Step by step rewaxing process here, they sell the dressing for a tenner. Not done it myself, my Barbour jacket vanished long ago!


----------



## hnmisty (28 November 2013)

Buy a tin of Barbour wax and give it a good session


----------



## hayinamanger (28 November 2013)

FireFly29 said:



			Why did you not want it going to Barbour? My dad sent his ancient, smelly Barbour back to them and they did a great job cleaning it and reproofing it!
		
Click to expand...

Yes, I should have done this but I think they would condemn it now. 


Thanks for the replies, I'll try to resuscitate it


----------



## FireFly29 (28 November 2013)

They might not, my dads one must have been about as old as yours and was very worn and smelly.
If I remember correctly they washed it and reproofed it and also re did some of the binding and poppers.

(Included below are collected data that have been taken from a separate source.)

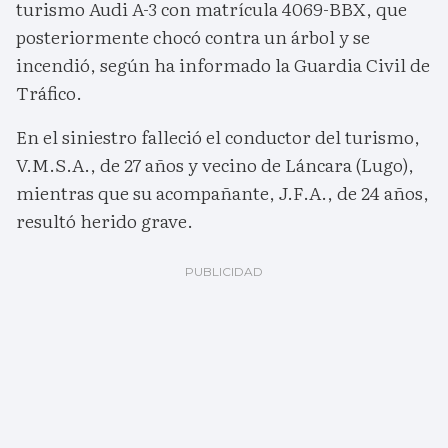
turismo Audi A-3 con matrícula 4069-BBX, que
posteriormente chocó contra un árbol y se
incendió, según ha informado la Guardia Civil de
Tráfico.
En el siniestro falleció el conductor del turismo,
V.M.S.A., de 27 años y vecino de Láncara (Lugo),
mientras que su acompañante, J.F.A., de 24 años,
resultó herido grave.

It came back in really good condition!
My dad also thought they would condemn it!
I think they must be used to seeing abused jackets when you think about the lifestyle of the people who own them.


----------



## hayinamanger (28 November 2013)

I've looked on their website, they say that washing them in a machine removes all the wax and they cannot be re-proofed.  I was sure I'd done this before, but, after giving it some more thought, I think that I used a cold cycle with no detergent, then re-proofed.  Bit gung ho there.


----------



## pansymouse (28 November 2013)

Why don't you ring their customer services and ask their advice.  I know they will restore minging old coats which their owners have an emotional attachment to so I would dismiss yours as beyond redemption.


----------



## marmalade76 (28 November 2013)

I sent one off to be rewaxed years ago and it came back looking almost like new.


----------



## TTK (28 November 2013)

I've reproofed mine successfully with Barbour wax. Warm the tin so the wax is liquid, rub in with a small rag and then drive it into the fabric, sort of smoothing it out with a hairdryer and hang it in a warm room for a day or two to dry. Takes about 2 hours to do. Good luck


----------



## hayinamanger (28 November 2013)

Thanks everyone.  When I reproofed my waxed outdoor gear years ago. I used to put the finished coat in a black bin bag and put it in the tumble drier for 10 minutes, that way you didn't get the greasy finish.


----------



## Spilletta (28 November 2013)

Sorry to hijack the thread a bit, but just wondering if anyone has sent a jacket to Barbour with holes in it for patching up?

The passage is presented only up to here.